REQUIRED ACTION: Pull each line holding "cases" out of the entries below.

Entries taken from a collection:
━━━━━━

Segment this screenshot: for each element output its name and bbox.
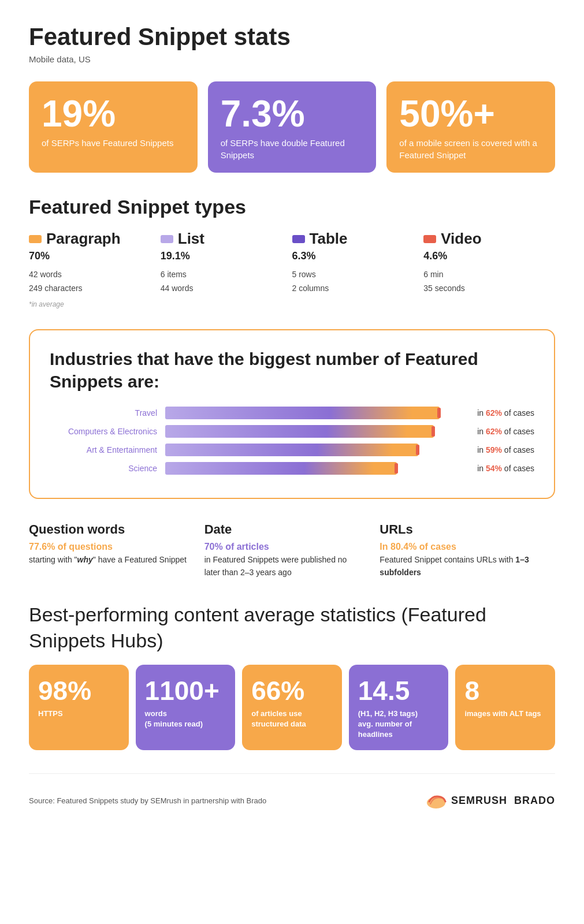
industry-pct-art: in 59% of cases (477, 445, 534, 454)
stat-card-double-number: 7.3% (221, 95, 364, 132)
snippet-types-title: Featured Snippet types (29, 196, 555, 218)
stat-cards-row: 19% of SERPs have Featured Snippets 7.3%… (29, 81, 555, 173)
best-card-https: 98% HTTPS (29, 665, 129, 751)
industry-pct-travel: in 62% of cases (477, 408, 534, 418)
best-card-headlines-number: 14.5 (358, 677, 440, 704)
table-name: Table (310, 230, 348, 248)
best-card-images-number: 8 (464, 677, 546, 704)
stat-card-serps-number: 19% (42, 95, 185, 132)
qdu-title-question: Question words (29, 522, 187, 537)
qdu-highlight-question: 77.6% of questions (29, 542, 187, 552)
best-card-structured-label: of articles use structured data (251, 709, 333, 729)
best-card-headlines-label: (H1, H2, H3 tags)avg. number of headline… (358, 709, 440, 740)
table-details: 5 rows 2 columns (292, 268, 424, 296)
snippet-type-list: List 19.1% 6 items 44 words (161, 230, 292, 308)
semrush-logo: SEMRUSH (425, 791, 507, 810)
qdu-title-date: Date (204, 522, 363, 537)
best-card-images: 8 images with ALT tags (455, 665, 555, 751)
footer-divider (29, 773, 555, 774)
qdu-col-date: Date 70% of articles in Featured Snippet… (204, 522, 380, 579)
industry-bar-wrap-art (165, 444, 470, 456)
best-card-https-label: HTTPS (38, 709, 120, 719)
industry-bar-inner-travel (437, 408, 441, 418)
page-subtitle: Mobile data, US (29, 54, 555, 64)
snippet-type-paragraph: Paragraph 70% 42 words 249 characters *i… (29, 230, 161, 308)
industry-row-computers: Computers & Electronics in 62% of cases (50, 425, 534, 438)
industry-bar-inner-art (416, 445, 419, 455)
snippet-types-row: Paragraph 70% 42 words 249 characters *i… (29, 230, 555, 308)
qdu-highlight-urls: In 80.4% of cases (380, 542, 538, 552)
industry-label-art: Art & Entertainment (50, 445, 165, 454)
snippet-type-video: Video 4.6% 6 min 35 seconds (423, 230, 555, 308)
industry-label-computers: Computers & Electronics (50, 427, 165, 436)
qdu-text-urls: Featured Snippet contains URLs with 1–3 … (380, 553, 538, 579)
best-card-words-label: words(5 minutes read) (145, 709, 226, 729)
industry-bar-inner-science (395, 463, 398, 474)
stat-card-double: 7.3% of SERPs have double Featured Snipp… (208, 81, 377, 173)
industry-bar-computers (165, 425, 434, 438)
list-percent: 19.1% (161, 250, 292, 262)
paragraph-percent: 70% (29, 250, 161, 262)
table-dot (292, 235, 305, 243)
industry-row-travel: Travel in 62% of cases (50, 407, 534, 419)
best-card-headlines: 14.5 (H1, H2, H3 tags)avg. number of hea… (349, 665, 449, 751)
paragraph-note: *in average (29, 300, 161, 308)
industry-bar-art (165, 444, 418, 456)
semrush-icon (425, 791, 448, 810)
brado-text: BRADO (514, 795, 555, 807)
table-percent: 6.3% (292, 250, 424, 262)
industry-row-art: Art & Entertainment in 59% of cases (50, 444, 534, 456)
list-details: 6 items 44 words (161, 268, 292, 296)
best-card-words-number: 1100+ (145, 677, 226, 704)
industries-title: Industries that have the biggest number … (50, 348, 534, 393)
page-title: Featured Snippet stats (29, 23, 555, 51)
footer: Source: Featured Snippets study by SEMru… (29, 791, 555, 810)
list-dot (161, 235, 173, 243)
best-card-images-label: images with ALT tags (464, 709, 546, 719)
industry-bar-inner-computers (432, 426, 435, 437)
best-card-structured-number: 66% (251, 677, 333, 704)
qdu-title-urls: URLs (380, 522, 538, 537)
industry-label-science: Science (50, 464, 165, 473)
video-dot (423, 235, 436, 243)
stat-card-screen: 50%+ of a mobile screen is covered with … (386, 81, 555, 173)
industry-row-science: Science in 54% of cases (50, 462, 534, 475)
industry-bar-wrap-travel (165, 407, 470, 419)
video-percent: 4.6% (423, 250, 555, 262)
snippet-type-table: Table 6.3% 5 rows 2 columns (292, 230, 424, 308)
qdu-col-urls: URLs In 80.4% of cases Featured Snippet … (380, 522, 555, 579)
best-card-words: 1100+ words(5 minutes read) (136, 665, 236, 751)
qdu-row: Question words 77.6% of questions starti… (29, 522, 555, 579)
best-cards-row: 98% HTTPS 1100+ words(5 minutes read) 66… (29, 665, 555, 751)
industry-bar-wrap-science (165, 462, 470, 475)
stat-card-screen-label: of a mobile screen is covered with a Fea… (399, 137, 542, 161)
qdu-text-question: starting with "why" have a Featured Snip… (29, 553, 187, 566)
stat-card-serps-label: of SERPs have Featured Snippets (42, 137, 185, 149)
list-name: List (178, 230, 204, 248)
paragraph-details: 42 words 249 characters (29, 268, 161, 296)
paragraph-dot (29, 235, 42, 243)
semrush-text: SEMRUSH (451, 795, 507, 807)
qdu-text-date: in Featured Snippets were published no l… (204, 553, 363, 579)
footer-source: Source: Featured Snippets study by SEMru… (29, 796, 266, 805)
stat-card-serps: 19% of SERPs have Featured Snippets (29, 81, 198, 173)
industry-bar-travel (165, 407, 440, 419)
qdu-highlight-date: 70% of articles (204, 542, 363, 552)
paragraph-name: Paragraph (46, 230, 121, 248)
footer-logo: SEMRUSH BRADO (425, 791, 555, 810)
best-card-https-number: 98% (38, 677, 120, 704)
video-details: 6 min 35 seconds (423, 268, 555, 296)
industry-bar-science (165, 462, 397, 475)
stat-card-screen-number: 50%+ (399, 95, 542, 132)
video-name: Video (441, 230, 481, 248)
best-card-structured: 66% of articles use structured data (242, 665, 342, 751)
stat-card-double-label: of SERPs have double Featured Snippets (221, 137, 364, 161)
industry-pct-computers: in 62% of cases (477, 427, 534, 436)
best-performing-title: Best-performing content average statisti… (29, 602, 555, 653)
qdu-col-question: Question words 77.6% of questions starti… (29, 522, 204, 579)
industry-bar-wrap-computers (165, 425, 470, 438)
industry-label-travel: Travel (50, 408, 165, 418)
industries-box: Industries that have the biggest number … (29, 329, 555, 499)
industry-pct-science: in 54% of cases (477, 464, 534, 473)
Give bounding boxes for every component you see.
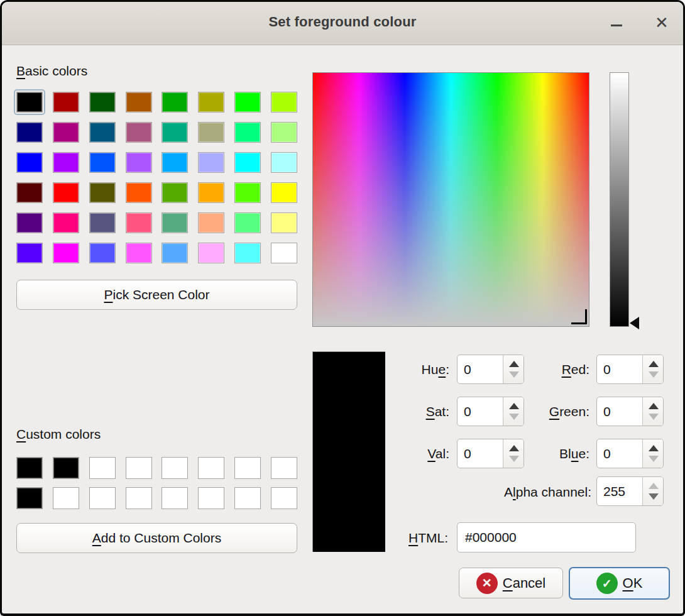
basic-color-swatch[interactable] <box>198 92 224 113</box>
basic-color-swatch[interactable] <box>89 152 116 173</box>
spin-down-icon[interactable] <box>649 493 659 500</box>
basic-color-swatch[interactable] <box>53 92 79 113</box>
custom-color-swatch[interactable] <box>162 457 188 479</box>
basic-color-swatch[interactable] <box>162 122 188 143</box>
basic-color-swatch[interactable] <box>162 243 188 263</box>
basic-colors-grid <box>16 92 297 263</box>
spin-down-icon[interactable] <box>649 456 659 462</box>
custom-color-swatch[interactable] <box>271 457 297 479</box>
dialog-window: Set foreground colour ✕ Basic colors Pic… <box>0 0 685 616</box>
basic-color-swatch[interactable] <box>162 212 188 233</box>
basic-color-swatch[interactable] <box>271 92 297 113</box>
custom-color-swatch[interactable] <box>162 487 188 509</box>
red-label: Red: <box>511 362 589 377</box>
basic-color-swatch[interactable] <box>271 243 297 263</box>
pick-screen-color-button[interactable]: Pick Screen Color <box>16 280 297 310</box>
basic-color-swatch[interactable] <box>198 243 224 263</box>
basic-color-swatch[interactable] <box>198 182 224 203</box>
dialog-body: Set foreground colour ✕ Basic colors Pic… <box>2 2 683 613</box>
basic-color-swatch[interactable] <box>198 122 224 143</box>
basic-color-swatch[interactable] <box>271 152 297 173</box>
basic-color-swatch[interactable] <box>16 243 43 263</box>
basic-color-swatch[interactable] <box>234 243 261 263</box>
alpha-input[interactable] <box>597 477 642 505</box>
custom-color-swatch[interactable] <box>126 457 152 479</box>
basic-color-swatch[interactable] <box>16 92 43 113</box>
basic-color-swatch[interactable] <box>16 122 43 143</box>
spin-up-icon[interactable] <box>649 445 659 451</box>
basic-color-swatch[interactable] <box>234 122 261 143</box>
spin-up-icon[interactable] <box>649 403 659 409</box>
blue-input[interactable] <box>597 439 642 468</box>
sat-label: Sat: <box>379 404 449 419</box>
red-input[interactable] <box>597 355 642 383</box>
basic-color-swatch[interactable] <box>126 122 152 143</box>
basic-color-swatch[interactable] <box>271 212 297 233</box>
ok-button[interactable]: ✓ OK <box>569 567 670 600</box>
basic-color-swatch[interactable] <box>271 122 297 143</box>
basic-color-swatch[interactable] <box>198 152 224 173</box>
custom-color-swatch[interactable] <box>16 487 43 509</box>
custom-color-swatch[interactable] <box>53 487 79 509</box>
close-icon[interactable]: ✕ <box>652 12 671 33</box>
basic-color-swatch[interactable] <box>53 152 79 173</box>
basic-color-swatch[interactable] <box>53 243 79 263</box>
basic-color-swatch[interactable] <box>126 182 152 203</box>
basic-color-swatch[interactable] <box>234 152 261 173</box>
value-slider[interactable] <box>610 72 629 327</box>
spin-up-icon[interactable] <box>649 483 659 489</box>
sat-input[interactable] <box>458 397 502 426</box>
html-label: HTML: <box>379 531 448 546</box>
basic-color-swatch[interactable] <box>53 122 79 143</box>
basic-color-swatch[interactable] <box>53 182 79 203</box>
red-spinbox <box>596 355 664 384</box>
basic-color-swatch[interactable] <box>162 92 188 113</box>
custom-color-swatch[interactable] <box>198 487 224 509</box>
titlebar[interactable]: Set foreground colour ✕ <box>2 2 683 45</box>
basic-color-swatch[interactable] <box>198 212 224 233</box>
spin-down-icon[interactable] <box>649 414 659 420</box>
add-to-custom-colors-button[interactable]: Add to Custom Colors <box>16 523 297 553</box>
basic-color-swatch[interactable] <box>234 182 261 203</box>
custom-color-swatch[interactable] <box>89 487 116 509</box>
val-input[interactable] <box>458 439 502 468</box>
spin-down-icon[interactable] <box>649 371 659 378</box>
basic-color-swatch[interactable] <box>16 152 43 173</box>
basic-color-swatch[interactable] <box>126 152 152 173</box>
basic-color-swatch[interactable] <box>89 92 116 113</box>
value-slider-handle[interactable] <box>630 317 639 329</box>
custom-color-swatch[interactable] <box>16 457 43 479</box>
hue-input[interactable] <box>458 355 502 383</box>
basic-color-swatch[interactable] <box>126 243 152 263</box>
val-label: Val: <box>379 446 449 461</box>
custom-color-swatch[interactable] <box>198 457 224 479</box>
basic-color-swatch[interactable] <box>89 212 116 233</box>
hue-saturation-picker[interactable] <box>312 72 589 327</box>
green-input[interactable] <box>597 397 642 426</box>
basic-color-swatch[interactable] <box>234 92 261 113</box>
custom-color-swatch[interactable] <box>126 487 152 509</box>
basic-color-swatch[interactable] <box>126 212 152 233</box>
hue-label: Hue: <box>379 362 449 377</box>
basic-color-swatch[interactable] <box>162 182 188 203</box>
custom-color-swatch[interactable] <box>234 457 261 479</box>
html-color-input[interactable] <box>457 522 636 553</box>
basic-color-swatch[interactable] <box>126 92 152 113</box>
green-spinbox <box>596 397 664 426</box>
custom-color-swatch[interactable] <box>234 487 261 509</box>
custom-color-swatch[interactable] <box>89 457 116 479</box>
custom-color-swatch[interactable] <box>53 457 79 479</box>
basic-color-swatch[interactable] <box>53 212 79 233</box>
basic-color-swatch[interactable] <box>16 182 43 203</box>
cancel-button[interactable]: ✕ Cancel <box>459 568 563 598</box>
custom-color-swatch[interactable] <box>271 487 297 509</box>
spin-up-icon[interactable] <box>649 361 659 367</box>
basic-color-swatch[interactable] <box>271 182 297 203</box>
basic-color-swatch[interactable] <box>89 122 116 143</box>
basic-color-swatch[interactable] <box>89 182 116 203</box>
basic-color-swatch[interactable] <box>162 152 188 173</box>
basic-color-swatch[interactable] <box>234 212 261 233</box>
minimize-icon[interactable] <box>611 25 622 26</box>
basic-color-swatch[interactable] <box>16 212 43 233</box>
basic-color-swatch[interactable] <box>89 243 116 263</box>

━━━━━━

SOLVED EXERCISE:
industry-pct-art: in 59% of cases (477, 445, 534, 454)
industry-pct-travel: in 62% of cases (477, 408, 534, 418)
industry-row-computers: Computers & Electronics in 62% of cases (50, 425, 534, 438)
qdu-highlight-urls: In 80.4% of cases (380, 542, 538, 552)
industry-row-travel: Travel in 62% of cases (50, 407, 534, 419)
industry-row-art: Art & Entertainment in 59% of cases (50, 444, 534, 456)
industry-row-science: Science in 54% of cases (50, 462, 534, 475)
qdu-col-urls: URLs In 80.4% of cases Featured Snippet … (380, 522, 555, 579)
industry-pct-computers: in 62% of cases (477, 427, 534, 436)
industry-pct-science: in 54% of cases (477, 464, 534, 473)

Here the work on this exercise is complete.